In May, Catanzaro was ready for the bright lights of network TV. First, she became the first woman to climb the 14-foot "Warped Wall." Then, at the regional finals in Dallas, Catanzaro made national headlines as the first woman to complete the course and qualify for the national finals in Las Vegas.

"I've seen greatness during my NFL career ... and I've been in awe of people, but I've really been in awe of Kacy," said the show's co-host Akbar Gbaja-Biamila, during her Dallas run. "This girl is not human!"

Although Catanzaro failed to complete the Las Vegas finals' four-stage course modeled after the Japan show's Mount Midoriyama (the walls of the Jumping Spider obstacle were too far apart for Catanzaro to gain the footing required to suspend herself in air), she has no intention to stop competing on the show.

"I'll definitely be competing on ["American Ninja Warrior"] as long as they keep taking me back," Catanzaro said. "The ultimate goal is to get to the top of that mountain."

Other shows may have taken notice of Catanzaro as well.
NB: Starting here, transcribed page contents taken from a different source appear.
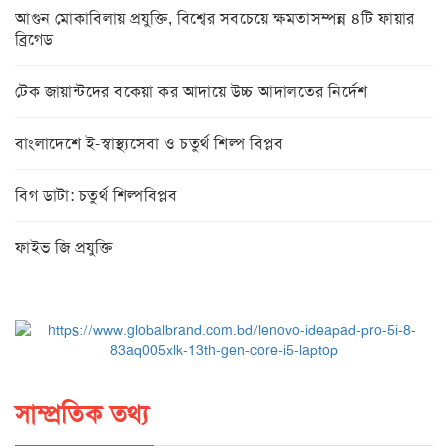
আগুন মোকাবিলায় প্রযুক্তি, বিশ্বের সবচেয়ে ক্ষমতাসম্পন্ন ৪টি ফায়ার
ব্রিগেড
টেক জায়ান্টদের বকেয়া কর আদায়ে উচ্চ আদালতের নির্দেশ
বাংলাদেশে ই-স্বাস্থ্যসেবা ও চতুর্থ শিল্প বিপ্লব
বিগ ডাটা: চতুর্থ শিল্পবিপ্লব
ফাইভ জি প্রযুক্তি
সাম্প্রতিক তথ্য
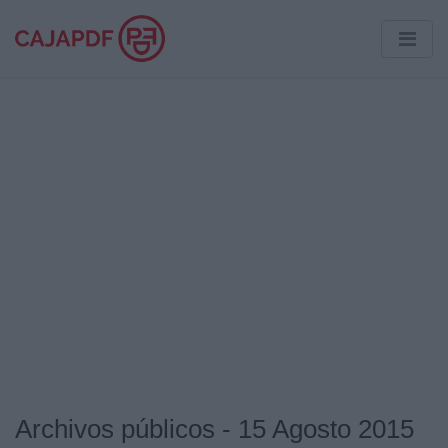
Archivos públicos - 15 Agosto 2015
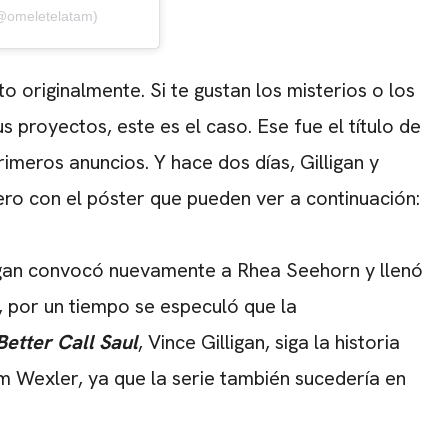
(@omeletelatam)
to originalmente.
Si te gustan los misterios o los
proyectos, este es el caso. Ese fue el título de
imeros anuncios. Y hace dos días, Gilligan y
ro con el póster que pueden ver a continuación:
ligan convocó nuevamente a Rhea Seehorn y llenó
Sí, por un tiempo se especuló que l
a
Better Call Saul
, Vince Gilligan, siga la historia
m Wexler, ya que la serie también sucedería en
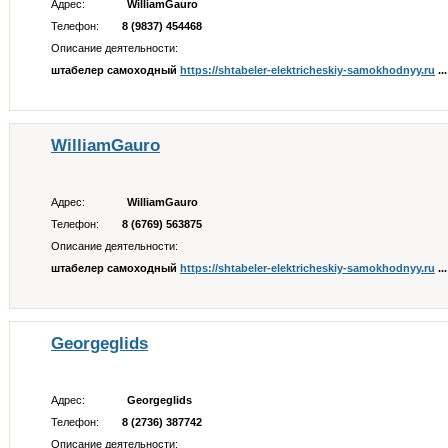
Адрес:
WilliamGauro
Телефон:
8 (9837) 454468
Описание деятельности:
штабелер самоходный
https://shtabeler-elektricheskiy-samokhodnyy.ru
...
WilliamGauro
Адрес:
WilliamGauro
Телефон:
8 (6769) 563875
Описание деятельности:
штабелер самоходный
https://shtabeler-elektricheskiy-samokhodnyy.ru
...
Georgeglids
Адрес:
Georgeglids
Телефон:
8 (2736) 387742
Описание деятельности:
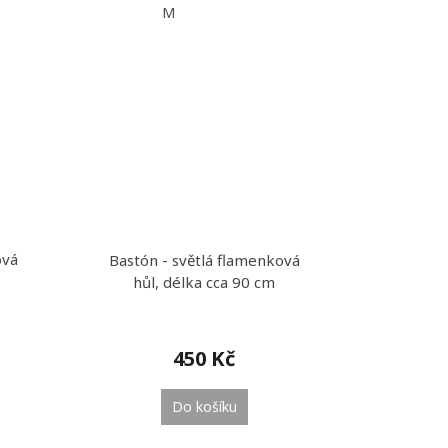
M
ová
Bastón - světlá flamenková
hůl, délka cca 90 cm
450 Kč
Do košíku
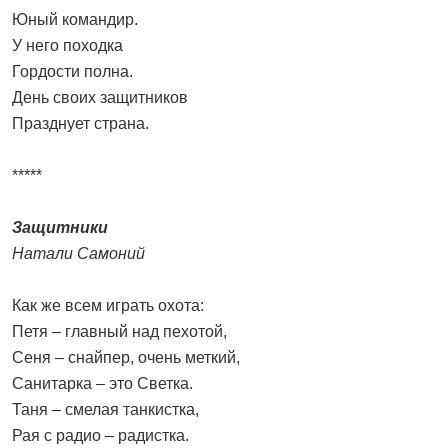
Юный командир.
У него походка
Гордости полна.
День своих защитников
Празднует страна.
*****
Защитники
Натали Самоний
Как же всем играть охота:
Петя – главный над пехотой,
Сеня – снайпер, очень меткий,
Санитарка – это Светка.
Таня – смелая танкистка,
Рая с радио – радистка.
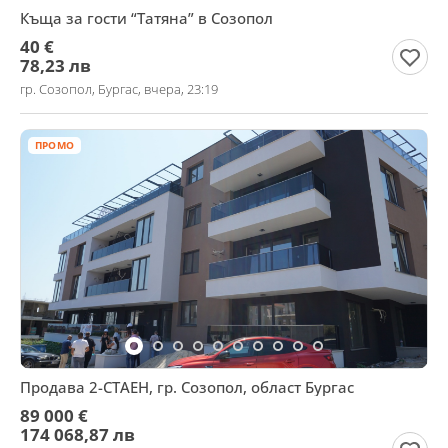
Къща за гости “Татяна” в Созопол
40 €
78,23 лв
гр. Созопол, Бургас, вчера, 23:19
ПРОМО
Продава 2-СТАЕН, гр. Созопол, област Бургас
89 000 €
174 068,87 лв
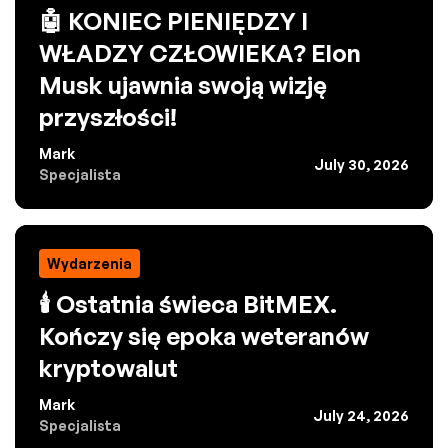
🤖 KONIEC PIENIĘDZY I
WŁADZY CZŁOWIEKA? Elon
Musk ujawnia swoją wizję
przyszłości!
Mark
July 30, 2026
Specjalista
Wydarzenia
🕯️ Ostatnia świeca BitMEX.
Kończy się epoka weteranów
kryptowalut
Mark
July 24, 2026
Specjalista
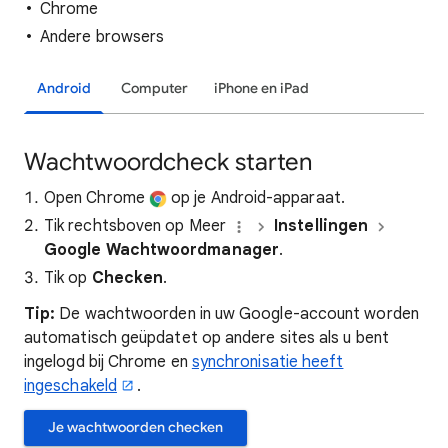
Chrome
Andere browsers
Android
Computer
iPhone en iPad
Wachtwoordcheck starten
Open Chrome
op je Android-apparaat.
Tik rechtsboven op Meer
Instellingen
Google Wachtwoordmanager
.
Tik op
Checken
.
Tip:
De wachtwoorden in uw Google-account worden
automatisch geüpdatet op andere sites als u bent
ingelogd bij Chrome en
synchronisatie heeft
ingeschakeld
.
Je wachtwoorden checken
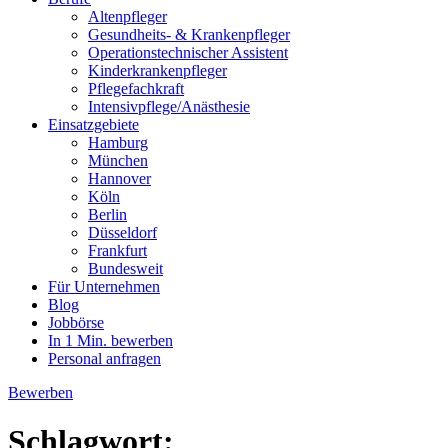
Altenpfleger
Gesundheits- & Krankenpfleger
Operationstechnischer Assistent
Kinderkrankenpfleger
Pflegefachkraft
Intensivpflege/Anästhesie
Einsatzgebiete
Hamburg
München
Hannover
Köln
Berlin
Düsseldorf
Frankfurt
Bundesweit
Für Unternehmen
Blog
Jobbörse
In 1 Min. bewerben
Personal anfragen
Bewerben
Schlagwort:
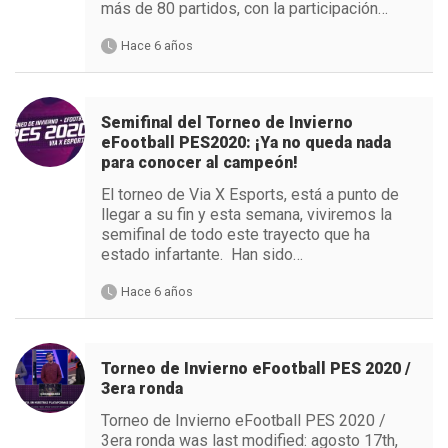
más de 80 partidos, con la participación…
Hace 6 años
Semifinal del Torneo de Invierno
eFootball PES2020: ¡Ya no queda nada
para conocer al campeón!
El torneo de Via X Esports, está a punto de
llegar a su fin y esta semana, viviremos la
semifinal de todo este trayecto que ha
estado infartante. Han sido…
Hace 6 años
Torneo de Invierno eFootball PES 2020 /
3era ronda
Torneo de Invierno eFootball PES 2020 /
3era ronda was last modified: agosto 17th,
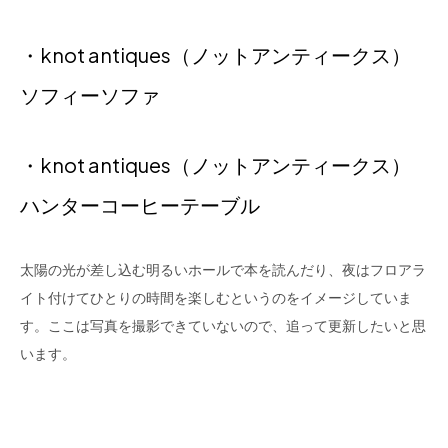
・knot antiques（ノットアンティークス）
ソフィーソファ
・knot antiques（ノットアンティークス）
ハンターコーヒーテーブル
太陽の光が差し込む明るいホールで本を読んだり、夜はフロアラ
イト付けてひとりの時間を楽しむというのをイメージしていま
す。ここは写真を撮影できていないので、追って更新したいと思
います。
On Thursday, she'll be a featured guest on "The Ellen DeGeneres Show." Recently, rumors spread online that she would be on the latest cast of "Dancing With the Stars." It did not turn out to be true, but Catanzaro seemed excited by the idea.

"I was definitely on their wishlist of people they would like to have on there," she said. "I heard that this season is all filled up ... but hopefully in future seasons [because] it's definitely something I'd love to do."

With her newfound fame, Catanzaro hopes to inspire others to exercise and eat right. Her friend and former Towson gymnastics teammate Nicolette Vignola said that supportive nature has always been Catanzaro's driving force. She recalled receiving a group text message from Catanzaro, then a senior, inviting her and the freshmen teammates to dinner in order to get to know one another better.

"She might have been the smallest, but she was probably one of the loudest on our team," Vignola said. "If you were struggling with something, during practice even, she would come up to whatever event you were on and be there standing next to you, in your ear, really encouraging you."

Catanzaro, who lives in Texas, said she would like to become a motivational speaker. She said she often receives messages online from viewers inspired by her story.

"It's kind of broken the barrier like, 'Hey, girls are up here, too, and they're kicking butt as well.'

"I get messages on Twitter and it's like, 'I wasn't going to work out today, and then I watched your video' or 'I had this surgery two years ago, and I haven't worked out, and now I'm going to' ... things like that are really improving people's lives because they're inspired by this. That really touches me the most," she said.